So we got forward mode, essentially free. Sweet.

However, if you look into the code for Jet, what you'll see, is that it's tracking the gradient of every partial derivative, through every calculation. If you were to have a large number of input dimensions (e.g. training a neural net) this calculation gets expensive. I believe it to be O(n).

The motivation for reverse mode differentiation, is that it is O(1).

The implementation is fascinating from both a maths and implementation perspective. The reverse mode AD algorithm uses some cunning mathematics (not described here) and required you to build a directed (acyclic) graph of the calculation. Gradients are then pushed "backward" through the graph. An example

import spire._
import spire.math._
import spire.implicits.*
import _root_.algebra.ring.Field
import spire.algebra.Trig
import vecxt.all.*
import vecxt.BoundsCheck.DoBoundsCheck.yes
import spire.math.Jet.*
import io.github.quafadas.inspireRAD.*
import io.github.quafadas.inspireRAD.TejVDoubleAlgebra.*
import io.github.quafadas.inspireRAD.TejVDoubleAlgebra.ShowDetails.given

given graph: TejVGraph[Double] = TejVGraph[Double]()

val data = Matrix.fromRows(
  Array(1.0, 2.0),
  Array(-1.0, -2),
  Array(4.0, 5.0)
).tej
// data: TejV[Matrix, Double] = TejV(value = vecxt.matrix$Matrix@78be4cd)

val weights = Matrix.fromColumns(Array(0.1, 0.2), Array(0.05, 0.1)).tej
// weights: TejV[Matrix, Double] = TejV(value = vecxt.matrix$Matrix@7ab7ac73)

val probits = (data @@ weights).exp.normaliseRowsL1
// probits: TejV[[A >: Nothing <: Any] =>> Matrix[A], Double] = TejV(
//   value = vecxt.matrix$Matrix@7857fe70
// )
val selected = probits(Array((0,0), (1,1), (2, 0))).mapRowsToScalar(ReductionOps.Sum).log.mean
// selected: TejV[[T >: Nothing <: Any] =>> Scalar[T], Double] = TejV(
//   value = Scalar(scalar = -0.5183549628810483)
// )

val loss = selected * -1.0.tej
// loss: TejV[[T >: Nothing <: Any] =>> Scalar[T], Double] = TejV(
//   value = Scalar(scalar = 0.5183549628810483)
// )

loss.backward((weights = weights))
// res0: NamedTuple[Tuple1["weights"], *:[Matrix[Double], EmptyTuple]] = Tuple1(
//   _1 = vecxt.matrix$Matrix@37965b64
// )

traced.backward(weights) does the backward pass, and returns a named tuple of the gradient of the loss variable with respect to the input nodes, in this case "weights".

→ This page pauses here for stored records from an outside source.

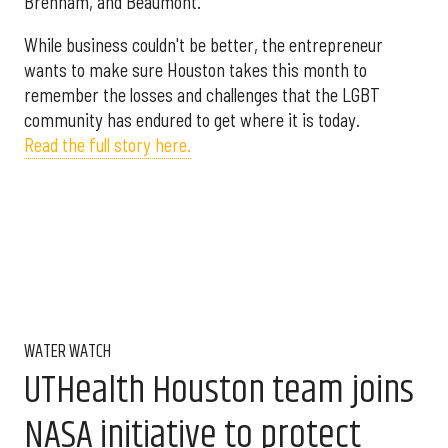
Brenham, and Beaumont.
While business couldn't be better, the entrepreneur
wants to make sure Houston takes this month to
remember the losses and challenges that the LGBT
community has endured to get where it is today.
Read the full story here.
WATER WATCH
UTHealth Houston team joins
NASA initiative to protect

It is possible to inspect the calculation graph which is carried around in side the TejDim given.

graph.dag.toGraphviz will return a string representation of the graph. If you paste the output of the calculation graph into an online graphviz editor, you'll see something like this.

backward

To do it, it navigates the graph in reverse topological order, propagating its gradient to its child nodes in accordance with the chain rule. Hopefully.